PROBLEM TO WORK ON: Exact copy, no pictures: output each line below as it stands.

---- DATA

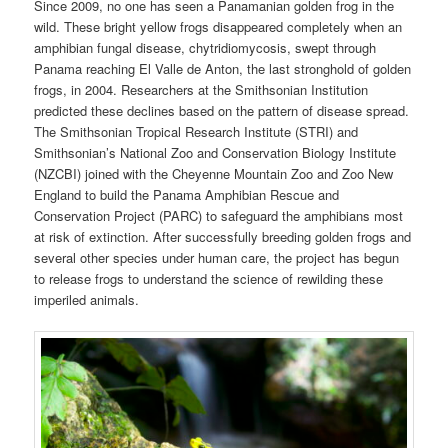
Since 2009, no one has seen a Panamanian golden frog in the
wild. These bright yellow frogs disappeared completely when an
amphibian fungal disease, chytridiomycosis, swept through
Panama reaching El Valle de Anton, the last stronghold of golden
frogs, in 2004. Researchers at the Smithsonian Institution
predicted these declines based on the pattern of disease spread.
The Smithsonian Tropical Research Institute (STRI) and
Smithsonian’s National Zoo and Conservation Biology Institute
(NZCBI) joined with the Cheyenne Mountain Zoo and Zoo New
England to build the Panama Amphibian Rescue and
Conservation Project (PARC) to safeguard the amphibians most
at risk of extinction. After successfully breeding golden frogs and
several other species under human care, the project has begun
to release frogs to understand the science of rewilding these
imperiled animals.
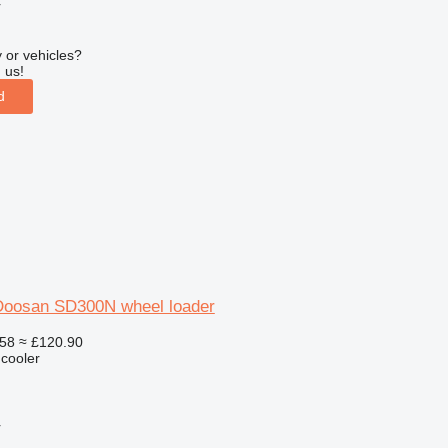
r
 or vehicles?
 us!
d
r Doosan SD300N wheel loader
58
≈ £120.90
 cooler
r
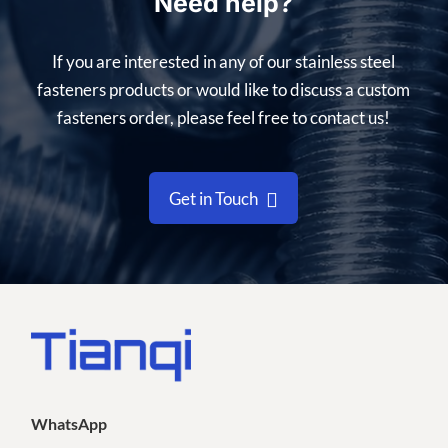
Need help?
If you are interested in any of our stainless steel
fasteners products or would like to discuss a custom
fasteners order, please feel free to contact us!
Get in Touch
WhatsApp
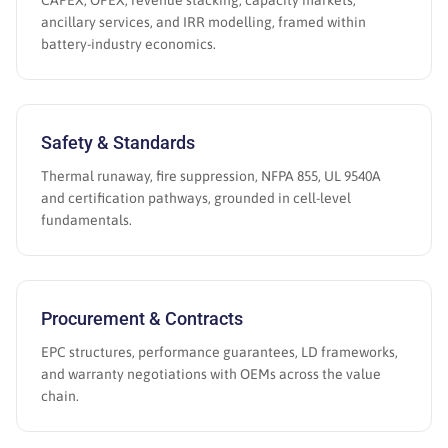
CAPEX, OPEX, revenue stacking, capacity markets,
ancillary services, and IRR modelling, framed within
battery-industry economics.
Safety & Standards
Thermal runaway, fire suppression, NFPA 855, UL 9540A
and certification pathways, grounded in cell-level
fundamentals.
Procurement & Contracts
EPC structures, performance guarantees, LD frameworks,
and warranty negotiations with OEMs across the value
chain.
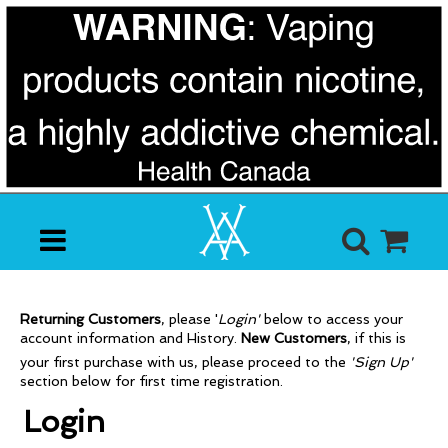
Returning Customers
, p
lease '
Login'
below to access your
account information and History.
New Customers
, i
f this is
your first purchase with us, please proceed to the
'Sign Up'
section below for first time registration.
Login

--------

WRITTEN SOLUTION:
Since 2009, no one has seen a Panamanian golden frog in the
wild. These bright yellow frogs disappeared completely when an
amphibian fungal disease, chytridiomycosis, swept through
Panama reaching El Valle de Anton, the last stronghold of golden
frogs, in 2004. Researchers at the Smithsonian Institution
predicted these declines based on the pattern of disease spread.
The Smithsonian Tropical Research Institute (STRI) and
Smithsonian’s National Zoo and Conservation Biology Institute
(NZCBI) joined with the Cheyenne Mountain Zoo and Zoo New
England to build the Panama Amphibian Rescue and
Conservation Project (PARC) to safeguard the amphibians most
at risk of extinction. After successfully breeding golden frogs and
several other species under human care, the project has begun
to release frogs to understand the science of rewilding these
imperiled animals.
r
 or vehicles?
 us!
d
r Doosan SD300N wheel loader
58
≈ £120.90
 cooler
r
Need help?
If you are interested in any of our stainless steel
fasteners products or would like to discuss a custom
fasteners order, please feel free to contact us!
Get in Touch
WhatsApp
CAPEX, OPEX, revenue stacking, capacity markets,
ancillary services, and IRR modelling, framed within
battery-industry economics.
Safety & Standards
Thermal runaway, fire suppression, NFPA 855, UL 9540A
and certification pathways, grounded in cell-level
fundamentals.
Procurement & Contracts
EPC structures, performance guarantees, LD frameworks,
and warranty negotiations with OEMs across the value
chain.
Returning Customers
, p
lease '
Login'
below to access your
account information and History.
New Customers
, i
f this is
your first purchase with us, please proceed to the
'Sign Up'
section below for first time registration.
Login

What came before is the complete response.